Yet, as with most anything, there's more to filling than smoothness, according to Jim. "Filling is more a matter of preference for the look you want or an effect that you are trying to achieve. Because in addition to finish texture, you can either accent the grain or subdue it-making it striking or bland."

There are essentially four ways to fill the pores of a coarse-grained wood like oak, walnut, and mahogany. And from Jim's experience, none of them prove easy.

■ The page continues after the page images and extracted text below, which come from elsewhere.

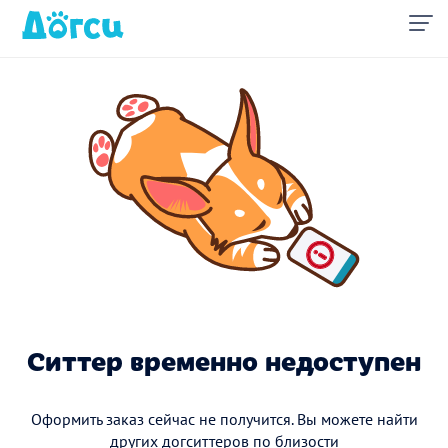
Ситтер временно недоступен
Оформить заказ сейчас не получится. Вы можете найти
других догситтеров по близости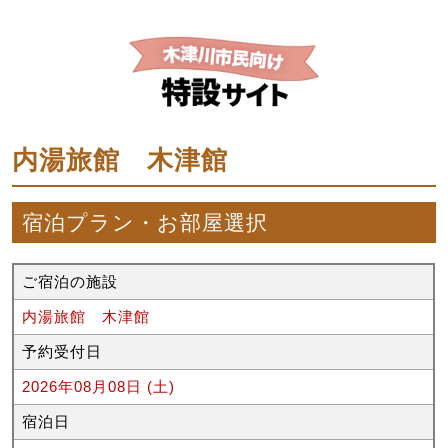
内湯旅館 木津館
宿泊プラン・お部屋選択
ご宿泊の施設
内湯旅館 木津館
予約受付日
2026年08月08日 (土)
宿泊日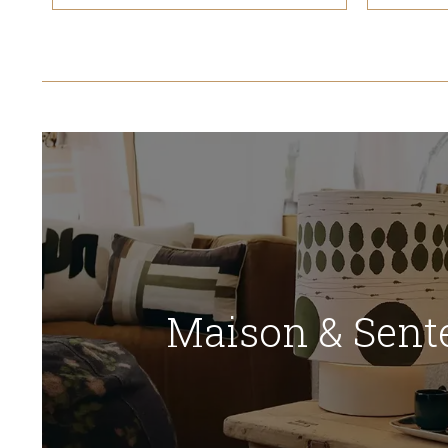
Maison & Sent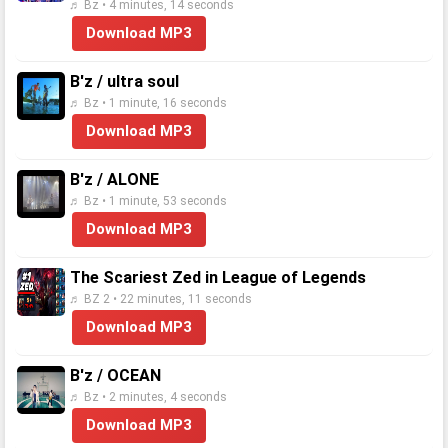
♬ Bz • 4 minutes, 14 seconds
Download MP3
B'z / ultra soul
♬ Bz • 1 minute, 16 seconds
Download MP3
B'z / ALONE
♬ Bz • 1 minute, 53 seconds
Download MP3
The Scariest Zed in League of Legends
♬ BZ 2 • 22 minutes, 11 seconds
Download MP3
B'z / OCEAN
♬ Bz • 2 minutes, 4 seconds
Download MP3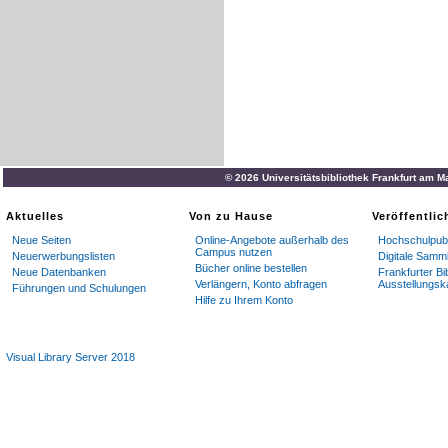
© 2026 Universitätsbibliothek Frankfurt am M
Aktuelles
Von zu Hause
Veröffentli
Neue Seiten
Online-Angebote außerhalb des
Hochschulpubl
Campus nutzen
Neuerwerbungslisten
Digitale Samm
Bücher online bestellen
Neue Datenbanken
Frankfurter Bi
Verlängern, Konto abfragen
Ausstellungsk
Führungen und Schulungen
Hilfe zu Ihrem Konto
Visual Library Server 2018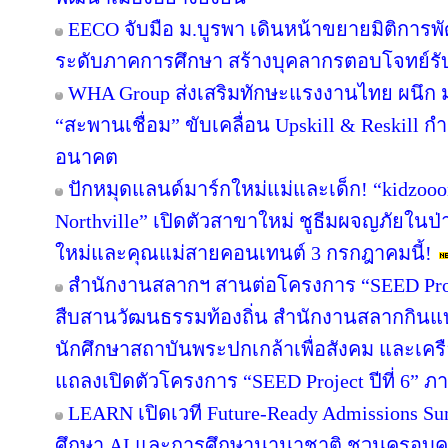
EECO จับมือ ม.บูรพา เดินหน้าขยายมิติการ
ระดับภาคการศึกษา สร้างบุคลากรตอบโจทย์รับการ
WHA Group ส่งเสริมทักษะแรงงานไทย ผนึก ม.
“สะพานเชื่อม” ขับเคลื่อน Upskill & Reskill 
อนาคต
ปักหมุดแลนด์มาร์กใหม่แม่และเด็ก! “kidzooon
Northville” เปิดตัวสาขาใหม่ ชูธีมผจญภัยในป่
ใหม่และคุณแม่สายคอนเทนต์ 3 กรกฎาคมนี้!
สำนักงานสลากฯ สานต่อโครงการ “SEED Projec
สืบสานวัฒนธรรมท้องถิ่น สำนักงานสลากกินแบ่ง
นักศึกษาสถาบันพระปกเกล้าเพื่อสังคม และเคร
แถลงเปิดตัวโครงการ “SEED Project ปีที่ 6” ภ
LEARN เปิดเวที Future-Ready Admissions Sum
ศึกษา AI และการศึกษานานาชาติ ชวนครอบ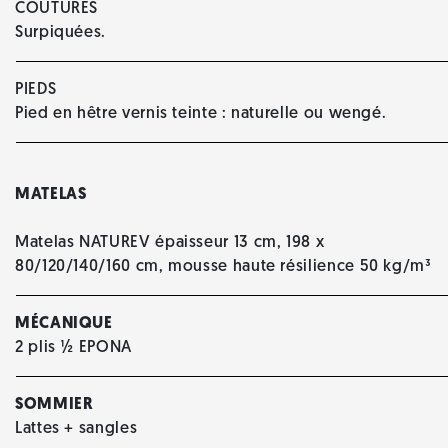
COUTURES
Surpiquées.
PIEDS
Pied en hêtre vernis teinte : naturelle ou wengé.
MATELAS
Matelas NATUREV épaisseur 13 cm, 198 x
80/120/140/160 cm, mousse haute résilience 50 kg/m³
MÉCANIQUE
2 plis ½ EPONA
SOMMIER
Lattes + sangles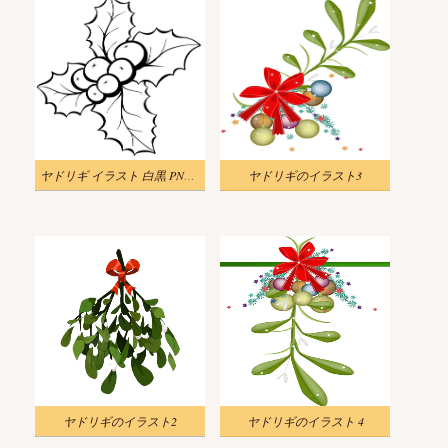
ヤドリギ イラスト 白黒 PNG イメージ
ヤドリギのイラスト3
ヤドリギのイラスト2
ヤドリギのイラスト 4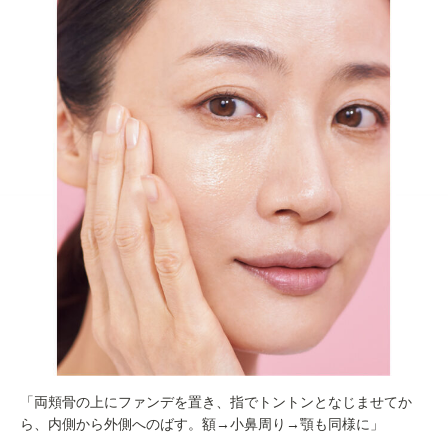
「両頬骨の上にファンデを置き、指でトントンとなじませてか
ら、内側から外側へのばす。額→小鼻周り→顎も同様に」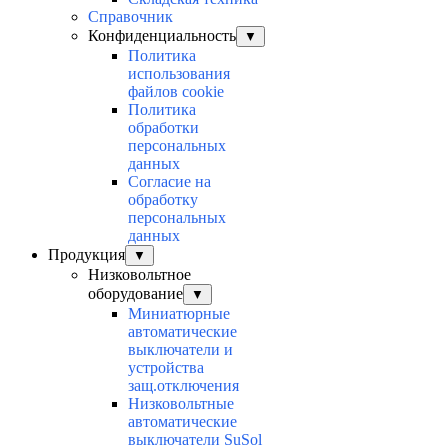
Справочник
Конфиденциальность
▼
Политика
использования
файлов cookie
Политика
обработки
персональных
данных
Согласие на
обработку
персональных
данных
Продукция
▼
Низковольтное
оборудование
▼
Миниатюрные
автоматические
выключатели и
устройства
защ.отключения
Низковольтные
автоматические
выключатели SuSol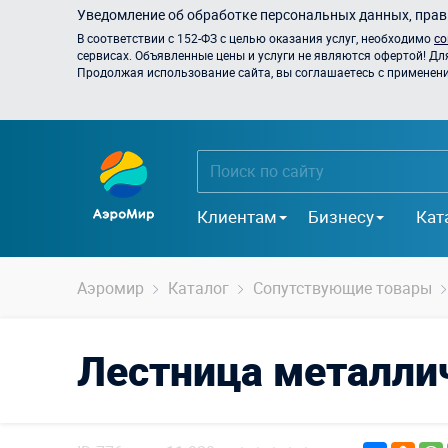
Уведомление об обработке персональных данных, прави
В соответствии с 152-ФЗ с целью оказания услуг, необходимо
со
сервисах. Объявленные цены и услуги не являются офертой! Дл
Продолжая использование сайта, вы соглашаетесь с применением
Клиентам
Бизнесу
Кат
Аэромир
Каталог
Сопутствующие товары
Лестница металлич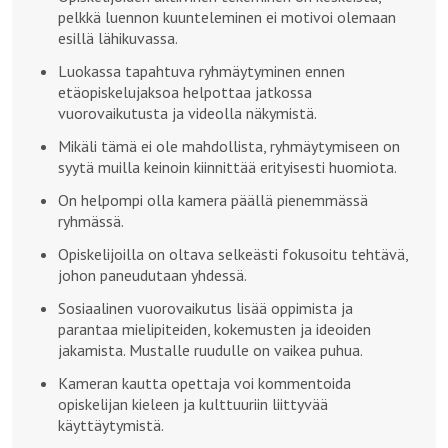
pelkkä luennon kuunteleminen ei motivoi olemaan
esillä lähikuvassa.
Luokassa tapahtuva ryhmäytyminen ennen
etäopiskelujaksoa helpottaa jatkossa
vuorovaikutusta ja videolla näkymistä.
Mikäli tämä ei ole mahdollista, ryhmäytymiseen on
syytä muilla keinoin kiinnittää erityisesti huomiota.
On helpompi olla kamera päällä pienemmässä
ryhmässä.
Opiskelijoilla on oltava selkeästi fokusoitu tehtävä,
johon paneudutaan yhdessä.
Sosiaalinen vuorovaikutus lisää oppimista ja
parantaa mielipiteiden, kokemusten ja ideoiden
jakamista. Mustalle ruudulle on vaikea puhua.
Kameran kautta opettaja voi kommentoida
opiskelijan kieleen ja kulttuuriin liittyvää
käyttäytymistä.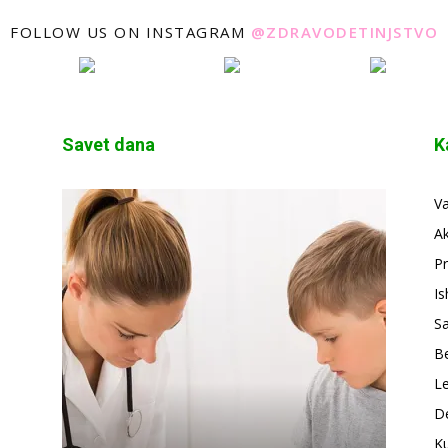
FOLLOW US ON INSTAGRAM
@ZDRAVODETINJSTVO
Savet dana
K
V
A
Pr
Is
S
Be
Le
De
Ku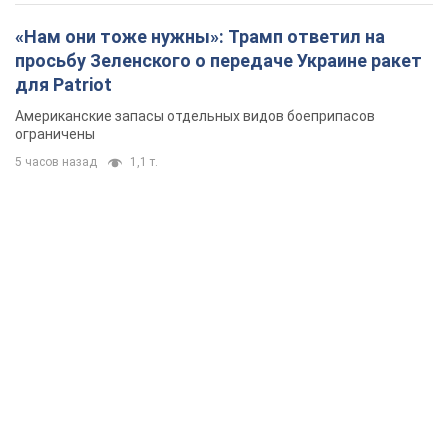
«Нам они тоже нужны»: Трамп ответил на
просьбу Зеленского о передаче Украине ракет
для Patriot
Американские запасы отдельных видов боеприпасов
ограничены
5 часов назад
1,1 т.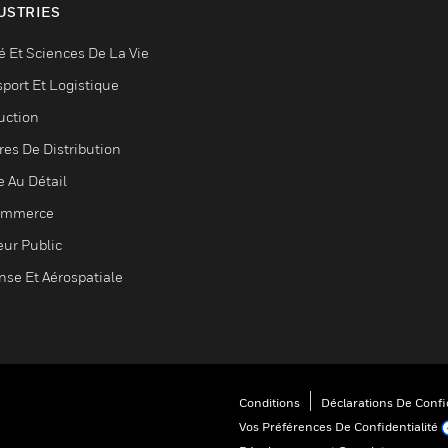
USTRIES
é Et Sciences De La Vie
sport Et Logistique
uction
res De Distribution
e Au Détail
ommerce
eur Public
nse Et Aérospatiale
Conditions
Déclarations De Confid
Vos Préférences De Confidentialité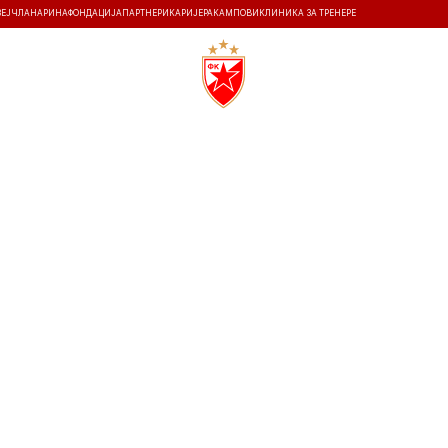
ЗЕЈ
ЧЛАНАРИНА
ФОНДАЦИЈА
ПАРТНЕРИ
КАРИЈЕРА
КАМПОВИ
КЛИНИКА ЗА ТРЕНЕРЕ
ТИ
ИСТОРИЈА
Т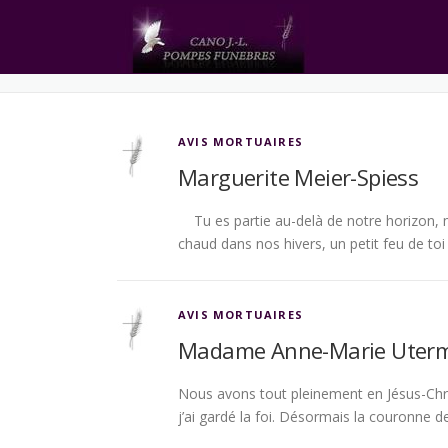
Aller
au
AUTEUR/AUTRICE :
ADMI
contenu
AVIS MORTUAIRES
Marguerite Meier-Spiess
Tu es partie au-delà de notre horizon, 
chaud dans nos hivers, un petit feu de toi
AVIS MORTUAIRES
Madame Anne-Marie Uterm
Nous avons tout pleinement en Jésus-Chris
j’ai gardé la foi. Désormais la couronne d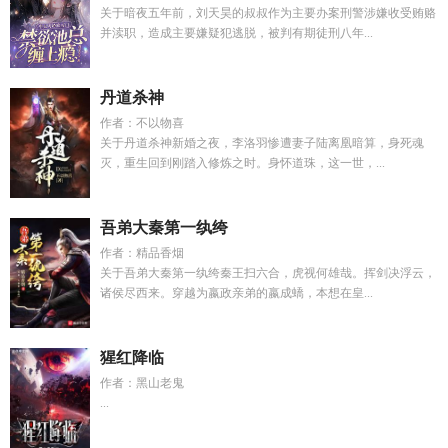
关于暗夜五年前，刘天昊的叔叔作为主要办案刑警涉嫌收受贿赂
并渎职，造成主要嫌疑犯逃脱，被判有期徒刑八年...
丹道杀神
作者：不以物喜
关于丹道杀神新婚之夜，李洛羽惨遭妻子陆离凰暗算，身死魂
灭，重生回到刚踏入修炼之时。身怀道珠，这一世，...
吾弟大秦第一纨绔
作者：精品香烟
关于吾弟大秦第一纨绔秦王扫六合，虎视何雄哉。挥剑决浮云，
诸侯尽西来。穿越为嬴政亲弟的嬴成蟜，本想在皇...
猩红降临
作者：黑山老鬼
...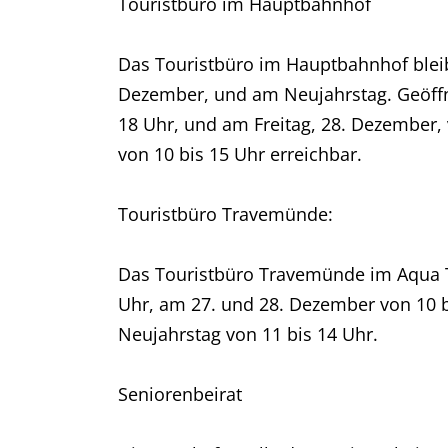
Touristbüro im Hauptbahnhof
Das Touristbüro im Hauptbahnhof blei
Dezember, und am Neujahrstag. Geöffne
18 Uhr, und am Freitag, 28. Dezember, v
von 10 bis 15 Uhr erreichbar.
Touristbüro Travemünde:
Das Touristbüro Travemünde im Aqua To
Uhr, am 27. und 28. Dezember von 10 
Neujahrstag von 11 bis 14 Uhr.
Seniorenbeirat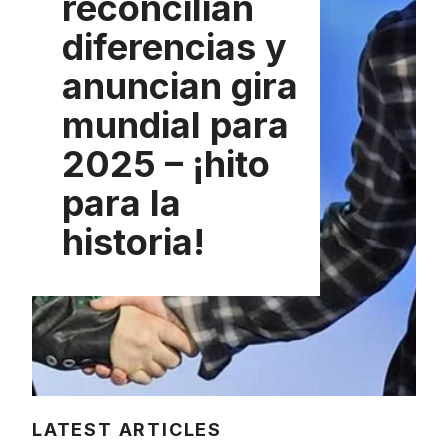
reconcilian
diferencias y
anuncian gira
mundial para
2025 – ¡hito
para la
historia!
LATEST ARTICLES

"You can fill the pores with your finish material, whether it's varnish, lacquer, or water-base," he explains. "It just takes repeated coats with sanding in between. This won't accentuate the grain any more than it is naturally. Secondly, you can use a prepared water-based filler right out of the can. It takes stain, so you can highlight the pores, but it also has distinct disadvantages-like drying too quickly-that make it difficult to use. I don't bother with it."

That leaves two options: an oil slurry and commercial oil-based paste filler. Jim prefers the oil slurry, so we asked him to go through that process first.


To create a slurry to fill the grain's pores, heavily coat the surface with a mix of natural oil and paint thinner, then vigorously sand with 100-grit paper.

Filling pores with a homemade slurry

A watery mix of insoluble materials is a slurry. To Jim, that means an oil/varnish, such as Watco Danish Oil, mixed with sanding dust. "The Watco darkens the pores for contrast," he says. "I pour a liberal amount on the surface, then sand vigorously with 100-grit-the paper has to produce sanding dust."

With burlap, a towel, or an old washcloth, Jim packs the slurry into the wood. "I don't wipe off any excess slurry," he notes. "I just let it dry overnight. Then, I sand it again, adding more oil if needed. The new sanding dust blends with the original slurry and further fills the pores when I pack it in. This time, I wipe off the excess before letting the surface dry. After the second slurrying, all the grain should be filled."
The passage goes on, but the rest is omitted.